_WORK TO BE COMPLETED:_
The entries below are to be transcribed in full, without their images.

_DATA FOR PROCESSING:_
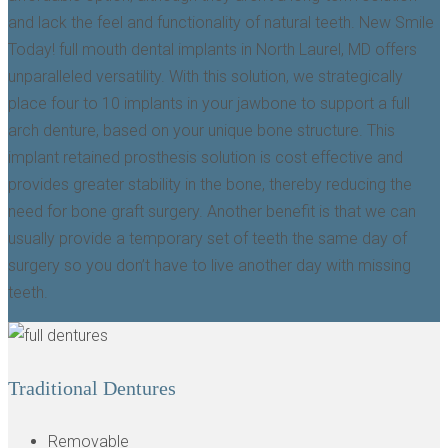
and lack the feel and functionality of natural teeth. New Smile
Today! full mouth dental implants in North Laurel, MD offers
unparalleled versatility. With this solution, we strategically
place four to 10 implants in your jawbone to support a full
arch denture, based on your unique bone structure. This
implant retained prosthesis solution is cost effective and
provides greater stability in the bone, thereby reducing the
need for bone graft surgery. Another benefit is that we can
usually provide a temporary set of teeth the same day of
surgery so you don’t have to live another day with missing
teeth.
Traditional Dentures
Removable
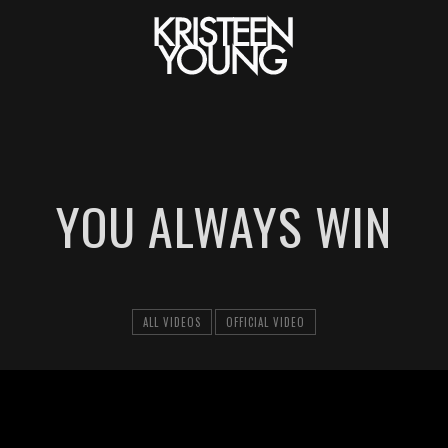
YOU ALWAYS WIN
ALL VIDEOS
OFFICIAL VIDEO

_COMPLETED EXERCISE:_
and lack the feel and functionality of natural teeth. New Smile
Today! full mouth dental implants in North Laurel, MD offers
unparalleled versatility. With this solution, we strategically
place four to 10 implants in your jawbone to support a full
arch denture, based on your unique bone structure. This
implant retained prosthesis solution is cost effective and
provides greater stability in the bone, thereby reducing the
need for bone graft surgery. Another benefit is that we can
usually provide a temporary set of teeth the same day of
surgery so you don’t have to live another day with missing
teeth.
Traditional Dentures
Removable
YOU ALWAYS WIN
ALL VIDEOS
OFFICIAL VIDEO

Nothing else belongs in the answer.